High Risk
IP 137.184.190.194 is a high-risk address operating from DIGITALOCEAN-ASN infrastructure in the United States, with a threat level of 8/10 based on 2785 reported incidents logged between September 2025 and June 2026. This IP presents a significant danger due to sustained, high-frequency hacking activity combined with deliberate targeting of internet-of-things infrastructure, suggesting an organized campaign rather than opportunistic scanning.
Analysis of the 2785 reports, sourced from 20 automated honeypot sensors distributed across multiple networks, reveals a pronounced pattern of intrusion activity. The majority of recent threat reports (17 instances) classify the behavior under general hacking categories, including exploitation attempts and unauthorized access probes. An additional 3 recent reports document explicit IoT-targeted activity. The detected attack patterns include connection attempts, IoT/ICS targeting, and notably, encrypted SSH session establishment on non-standard ports — a technique commonly employed to maintain persistent access while evading basic network monitoring. With an activity frequency rated 8/10 and a confidence score of 79%, the volume and consistency of these reports strongly corroborate malicious intent.
The dominant threat category — hacking activity with IoT targeting — indicates a dual-purpose operation. Intrusion attempts against exposed services can lead to unauthorized system access, data exfiltration, or deployment of secondary payloads. Simultaneously, targeting IoT and connected devices exploits known weaknesses in smart infrastructure, including unpatched firmware, default credentials, and misconfigured network services. The detection of SSH sessions on unexpected ports further suggests this actor may be establishing command-and-control channels or exfiltrating data from compromised endpoints while appearing to conduct legitimate remote administration.

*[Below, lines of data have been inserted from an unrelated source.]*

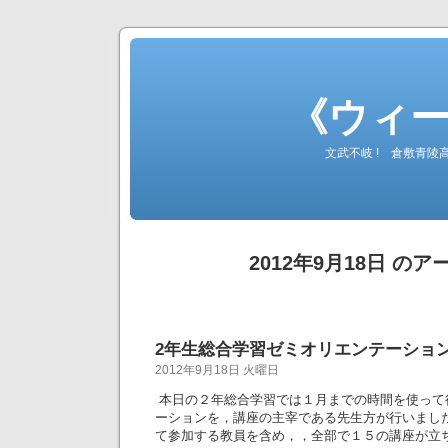
《ウィ
文武不岐 ! 倉敷青
2012年9月18日 の
2年生総合学習ゼミオリエンテーション(H2
2012年9月18日 火曜日
本日の２年総合学習では１月までの時間を使って
ーションを，講座の主宰である先生方が行いまし
て参加する教員を含め，，全部で１５の講座が立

Network defenders should immediately block 137.184.190.194 at the firewall level and monitor outbound traffic for any beaconing patterns. Hardening SSH configurations — enforcing key-based authentication, restricting cipher suites, and monitoring for sessions on non-standard ports — significantly reduces exposure. Implementing fail2ban or similar dynamic blocking tools on exposed services adds an automated defensive layer. Organizations with IoT deployments should enforce network segmentation, replace default credentials, and maintain firmware update cycles to limit the attack surface this actor seeks to exploit.